Doğum sonrası babasının yanından alınan katır daha henüz serpilmeden ağır yüklere koşulur. Daha da ağır yükler taşıyabilmesi için bir takım ameliyatlar geçirir. Köyde yaşayanlar bilirler katırların testislerinin koparılıp da iktidarsızlaştırma gerekçelerini.
Bilmeyenler de bu vesileyle öğrenmiş oldular.
Katırı iktidarsız hale getirenlerin yükleri bir şekilde sarp dağlardan taşınır, yokuşlardan çıkartılır. Yükü vurduğunuz zaman bana mısın demez katır milleti. Neden böyle bir yük vurdun da demez.
Aklı başka yerlerde olmadığı için yalnızca yüke odaklanmıştır.
Bu katırı anasından babasından koparan zihniyet, katırı herkesin rahatça mezun olabileceği okullara gönderir.
Gömleğinin üstüne kravat takarlar yük vurmadan önce. Altın semer de vururlar, kendisine ne kadar önemli biri olduğu sürekli empoze edilir. Ve kutlu bir dava uğruna her şeyinden vazgeçebilecek kadar da özverili olması istenir, hatta cebren ve hile ile özverili olması emredilir.
Özverili olmayacak, çıkıntı katırlar da korkutulur. Senin baban eşek ha, unuttun mu, bak ifşa ederiz seni derler.
Ve bu katırlar, herkesin rahatlıkla mezun olabileceği okullardan çıkıp, sadece kafası çalışanların mezun olabileceği okullara rahatlıkla giremezler. Çünkü bunun için ciddi bir düşünme yetisi ve çalışan bir beyin gereklidir. Ama beyin yerinden çıkarıldığı için, bu katırlara sorulacak sorular önceden verilir, robot gibi ezberlenmesi istenir.

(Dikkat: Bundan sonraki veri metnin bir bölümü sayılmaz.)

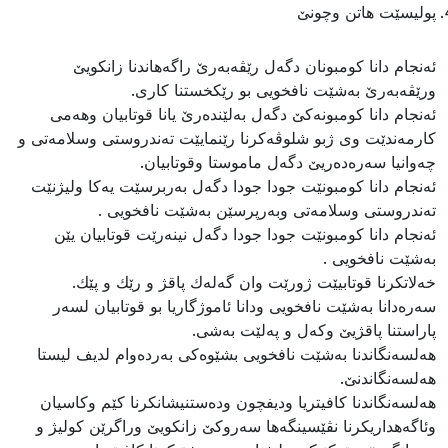
پولیسێت هاتن وچونێ
ئه‌نجام دانا كومبونان دگه‌ل رێڤه‌به‌رێ راگه‌هاندنا زانكویێ
ورێڤه‌به‌رێ به‌شێت نافخویى بو رێكخستنا كارى.
ئه‌نجام دانا كومبونه‌كێ دگه‌ل به‌لێنده‌رێ یانا قوتابیان وهه‌مى
كارمه‌ندێت وى ژبو شلوڤه‌كرنا رێنمایێت ته‌ندروستى وسلامه‌تى و
چه‌وانیا سه‌ره‌ده‌ریێ دگه‌ل ماموستا وقوتابیان.
ئه‌نجام دانا كومبونێت جودا جودا دگه‌ل به‌ربرسێت یه‌كا ولیژنێت
ته‌ندروستى وسلامه‌تى وبه‌رپرسێن به‌شێت نافخویى .
ئه‌نجام دانا كومبونێت جودا جودا دگه‌ل نینه‌رێت قوتابیان یێن
به‌شێت نافخویى .
خه‌لاتكرنا قوتابیێت ژورێت وان گه‌له‌ك پاقژ و رێك و پێك.
سه‌ره‌دانا به‌شێت نافخویى ودانا ئاموژگاریا بو قوتابیان لسه‌ر
پاراستنا پاقژیێ وكه‌ل و په‌لێت به‌شى.
هه‌لسه‌نگاندنا به‌شێت نافخویى بشێوه‌كى به‌رده‌وام لدیف لیستا
هه‌لسه‌نگاندنێ.
هه‌لسه‌نگاندنا كافیتریا ودیفچون وده‌ستنیشانكرنا كێم وكاسیان
وئاگه‌هداریكرنا نڤێسینگه‌ها سه‌روكێ زانكویێ وراگرێن كولیژ و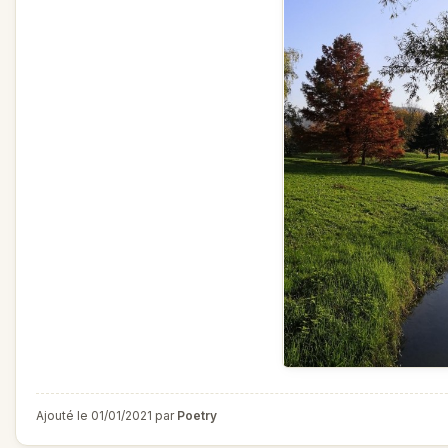
Ajouté le 01/01/2021 par
Poetry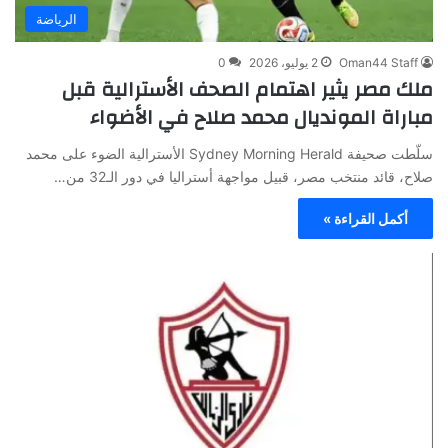
الرياضة
Oman44 Staff
2 يوليو، 2026
0
ملك مصر يثير اهتمام الصحف الأسترالية قبل
مباراة المونديال محمد صلاح في الأضواء
سلّطت صحيفة Sydney Morning Herald الأسترالية الضوء على محمد
صلاح، قائد منتخب مصر، قبيل مواجهة أستراليا في دور الـ32 من…
أكمل القراءة »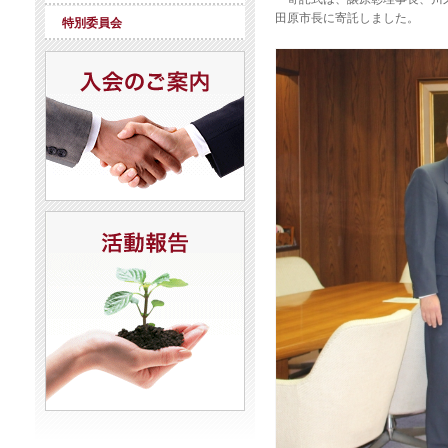
田原市長に寄託しました。
特別委員会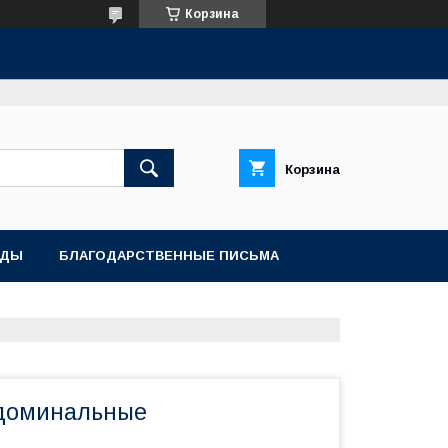
Корзина
Корзина
АДЫ
БЛАГОДАРСТВЕННЫЕ ПИСЬМА
доминальные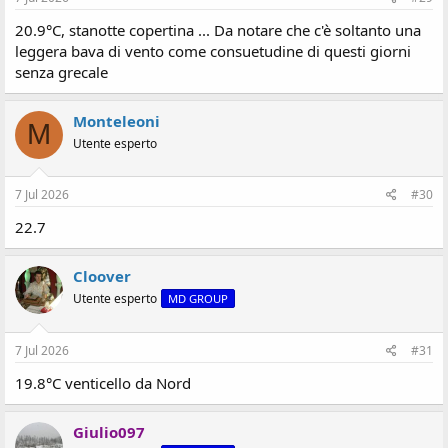
20.9°C, stanotte copertina ... Da notare che c'è soltanto una
leggera bava di vento come consuetudine di questi giorni
senza grecale
Monteleoni
M
Utente esperto
7 Jul 2026
#30
22.7
Cloover
Utente esperto
MD GROUP
7 Jul 2026
#31
19.8°C venticello da Nord
Giulio097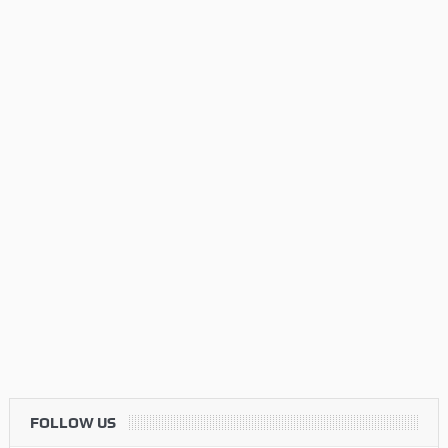
FOLLOW US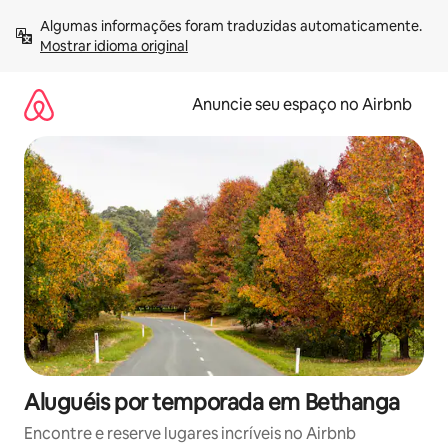
Pular
Algumas informações foram traduzidas automaticamente. 
para
Mostrar idioma original
o
conteúdo
Anuncie seu espaço no Airbnb
Aluguéis por temporada em Bethanga
Encontre e reserve lugares incríveis no Airbnb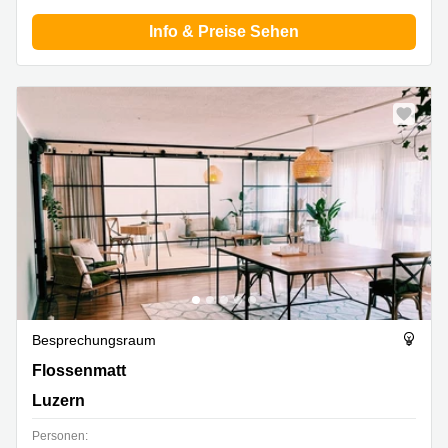
Info & Preise Sehen
Besprechungsraum
Flossenmatt 2, Luzern
Flossenmatt
Luzern
Personen: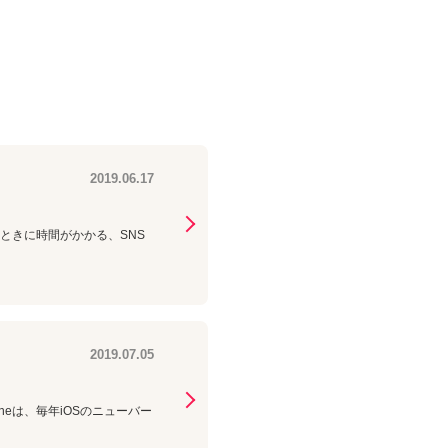
2019.06.17
ときに時間がかかる、SNS
2019.07.05
oneは、毎年iOSのニューバー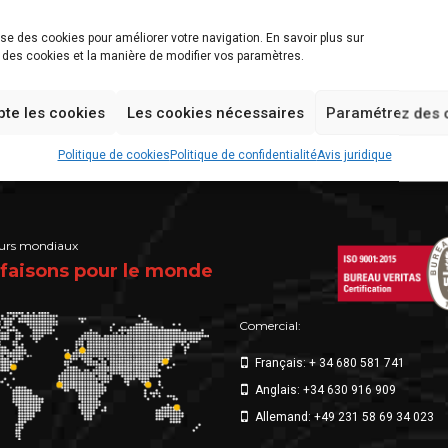
lise des cookies pour améliorer votre navigation. En savoir plus sur
on des cookies et la manière de modifier vos paramètres.
pte les cookies
Les cookies nécessaires
Paramétrez des 
Politique de cookies
Politique de confidentialité
Avis juridique
eurs mondiaux
faisons pour le monde
Comercial:
Français: + 34 680 581 741
Anglais: +34 630 916 909
Allemand: +49 231 58 69 34 023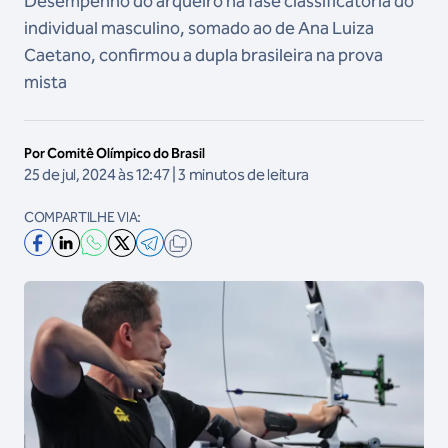
Desempenho do arqueiro na fase classificatória do
individual masculino, somado ao de Ana Luiza
Caetano, confirmou a dupla brasileira na prova
mista
Por Comitê Olímpico do Brasil
25 de jul, 2024 às 12:47 | 3 minutos de leitura
COMPARTILHE VIA: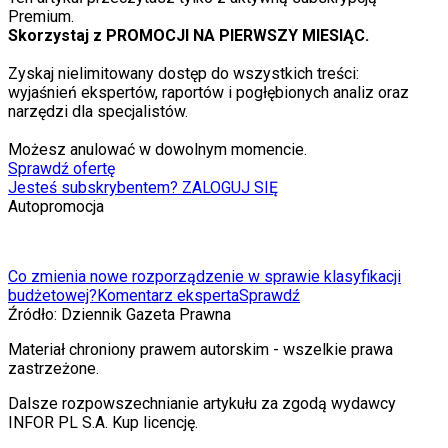
Premium.
Skorzystaj z PROMOCJI NA PIERWSZY MIESIĄC.
Zyskaj nielimitowany dostęp do wszystkich treści:
wyjaśnień ekspertów, raportów i pogłębionych analiz oraz
narzędzi dla specjalistów.
Możesz anulować w dowolnym momencie.
Sprawdź ofertę
Jesteś subskrybentem? ZALOGUJ SIĘ
Autopromocja
Co zmienia nowe rozporządzenie w sprawie klasyfikacji
budżetowej?
Komentarz eksperta
Sprawdź
Źródło:
Dziennik Gazeta Prawna
Materiał chroniony prawem autorskim - wszelkie prawa
zastrzeżone.
Dalsze rozpowszechnianie artykułu za zgodą wydawcy
INFOR PL S.A. Kup licencję.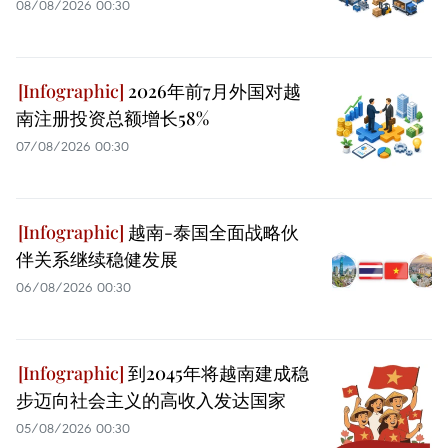
08/08/2026 00:30
2026年前7月外国对越
南注册投资总额增长58%
07/08/2026 00:30
越南-泰国全面战略伙
伴关系继续稳健发展
06/08/2026 00:30
到2045年将越南建成稳
步迈向社会主义的高收入发达国家
05/08/2026 00:30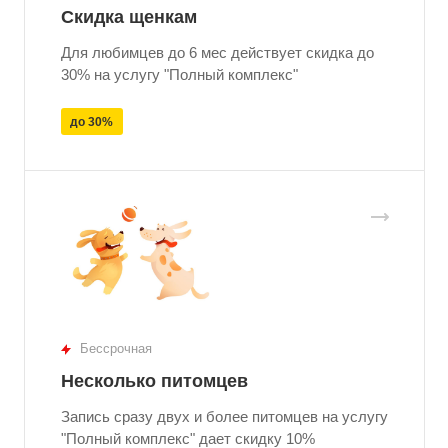
Скидка щенкам
Для любимцев до 6 мес действует скидка до
30% на услугу "Полный комплекс"
до 30%
Бессрочная
Несколько питомцев
Запись сразу двух и более питомцев на услугу
"Полный комплекс" дает скидку 10%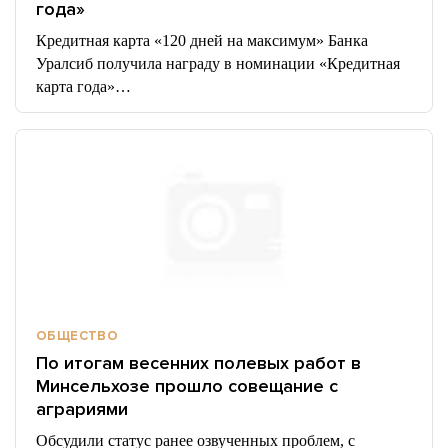
года»
Кредитная карта «120 дней на максимум» Банка
Уралсиб получила награду в номинации «Кредитная
карта года»…
ОБЩЕСТВО
По итогам весенних полевых работ в
Минсельхозе прошло совещание с
аграриями
Обсудили статус ранее озвученных проблем, с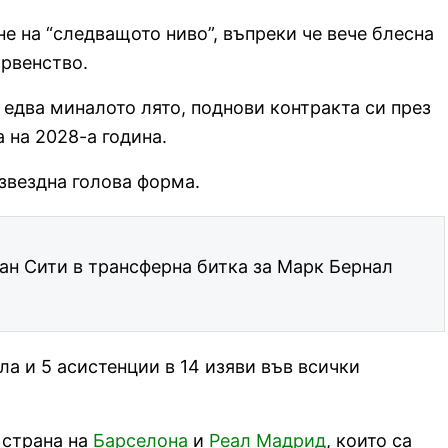
е на “следващото ниво”, въпреки че вече блесна
ървенство.
 едва миналото лято, поднови контракта си през
а на 2028-а година.
 звездна голова форма.
ан Сити в трансферна битка за Марк Бернал
ла и 5 асистенции в 14 изяви във всички
 страна на
Барселона
и
Реал Мадрид
, които са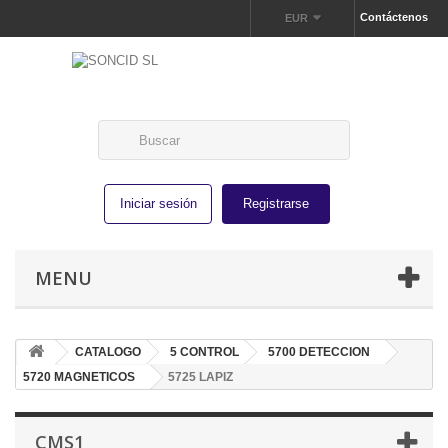
Contáctenos
EUR
Iniciar sesión
Registrarse
MENU
CATALOGO
5 CONTROL
5700 DETECCION
5720 MAGNETICOS
5725 LAPIZ
CMS1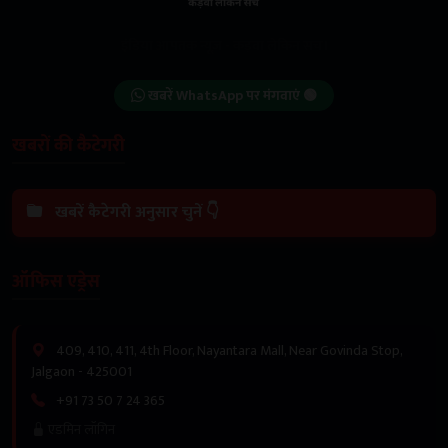
इंडिया आपतक न्यूज़ - कड़वा लेकिन सच।
खबरें WhatsApp पर मंगवाएं 🟢
खबरों की कैटेगरी
खबरें कैटेगरी अनुसार चुनें 👇
ऑफिस एड्रेस
409, 410, 411, 4th Floor, Nayantara Mall, Near Govinda Stop,
Jalgaon - 425001
+91 73 50 7 24 365
एडमिन लॉगिन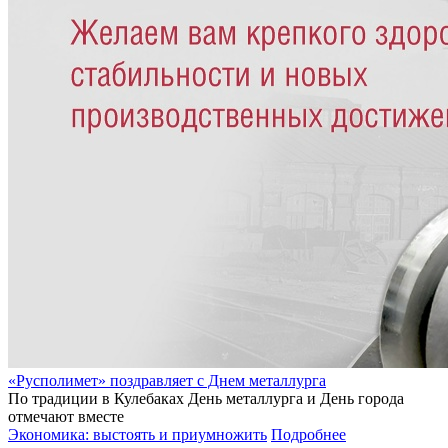
«Русполимет» поздравляет с Днем металлурга
По традиции в Кулебаках День металлурга и День города
отмечают вместе
Экономика: выстоять и приумножить
Подробнее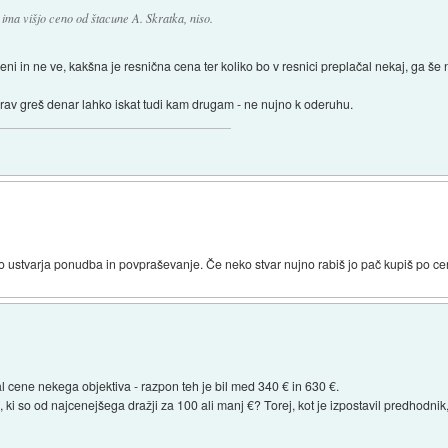
 ima višjo ceno od štacune A. Skratka, niso.
eni in ne ve, kakšna je resnična cena ter koliko bo v resnici preplačal nekaj, ga še 
rav greš denar lahko iskat tudi kam drugam - ne nujno k oderuhu.
ustvarja ponudba in povpraševanje. Če neko stvar nujno rabiš jo pač kupiš po ceni
l cene nekega objektiva - razpon teh je bil med 340 € in 630 €.
, ki so od najcenejšega dražji za 100 ali manj €? Torej, kot je izpostavil predhodni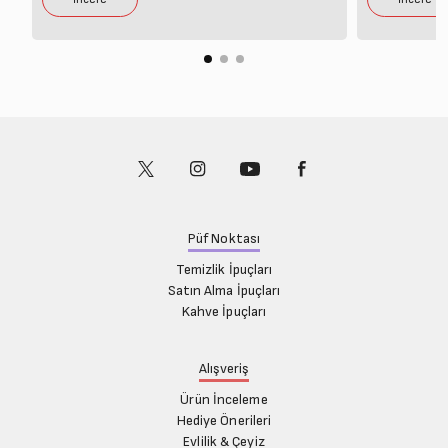
Püf Noktası
Temizlik İpuçları
Satın Alma İpuçları
Kahve İpuçları
Alışveriş
Ürün İnceleme
Hediye Önerileri
Evlilik & Çeyiz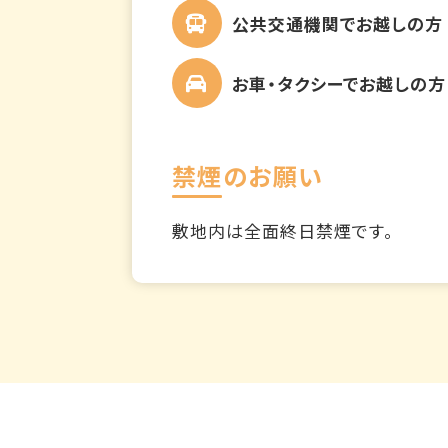
公共交通機関でお越しの方
お車・タクシーでお越しの方
禁煙のお願い
敷地内は全面終日禁煙です。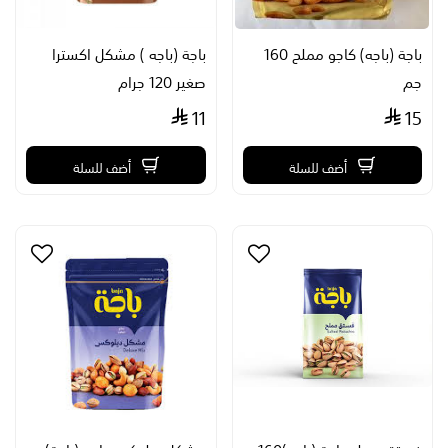
باجة (باجه) كاجو مملح 160
باجة (باجه ) مشكل اكسترا
جم
صغير 120 جرام
11
15
أضف للسلة
أضف للسلة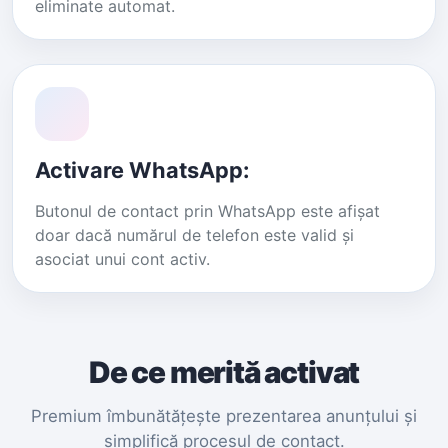
eliminate automat.
Activare WhatsApp:
Butonul de contact prin WhatsApp este afișat
doar dacă numărul de telefon este valid și
asociat unui cont activ.
De ce merită activat
Premium îmbunătățește prezentarea anunțului și
simplifică procesul de contact.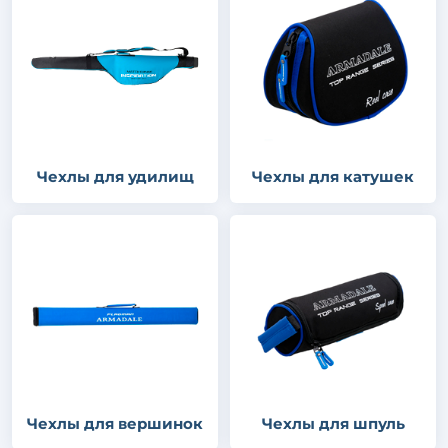
Чехлы для удилищ
Чехлы для катушек
Чехлы для вершинок
Чехлы для шпуль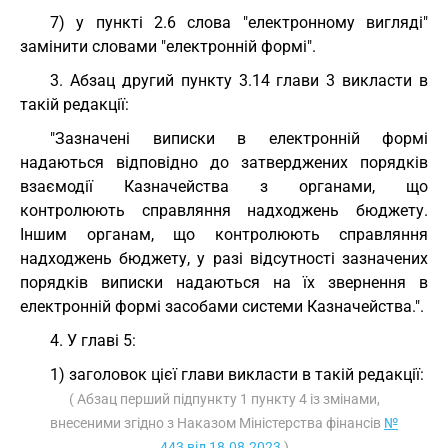
7) у пункті 2.6 слова "електронному вигляді"
замінити словами "електронній формі".
3. Абзац другий пункту 3.14 глави 3 викласти в
такій редакції:
"Зазначені виписки в електронній формі
надаються відповідно до затверджених порядків
взаємодії Казначейства з органами, що
контролюють справляння надходжень бюджету.
Іншим органам, що контролюють справляння
надходжень бюджету, у разі відсутності зазначених
порядків виписки надаються на їх звернення в
електронній формі засобами системи Казначейства.".
4. У главі 5:
1) заголовок цієї глави викласти в такій редакції:
( Абзац перший підпункту 1 пункту 4 із змінами,
внесеними згідно з Наказом Міністерства фінансів
№
443 від 18.08.2023
)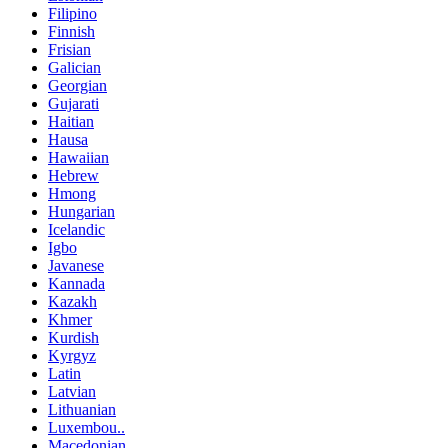
Filipino
Finnish
Frisian
Galician
Georgian
Gujarati
Haitian
Hausa
Hawaiian
Hebrew
Hmong
Hungarian
Icelandic
Igbo
Javanese
Kannada
Kazakh
Khmer
Kurdish
Kyrgyz
Latin
Latvian
Lithuanian
Luxembou..
Macedonian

Sınavların hepsi böyle geçilir, okuldan mezun olunur.
Kimi katırlar diplomat, kimisi akademisyen, kimisi polis, kimisi yargıç, savcı ve avukat olur.
Hiç sınava tabii tutulmayan bazı katırlar da yularını teslim edecek birilerini bulup başka ülkelere göç ederler.
Her biri yularlarla birbirine bağlıdır. Hiyerarşi mükemmeldir.
Hiçbir katır yularının kimin elinde olduğunu merak etmez, düşünmez, düşünemez çünkü beyni çıkarılmıştır. Robot gibi verilen görevi yerine getirir.
75 kişinin vatana ihanetten tutuklu olmasına yüreği dayanmayan bu iktidarsız muhterisler verilen emri yerine getirir ve tahliye kararı verirler.
Böyle bir hukuksuzluğa nasıl imza attın diye sorulunca da lafı kıvırıp,
İpimiz it oğlu itin elinde, biz sadece emir kullarıyız derler.
Allah kulu olana rastlayamazsınız içlerinde!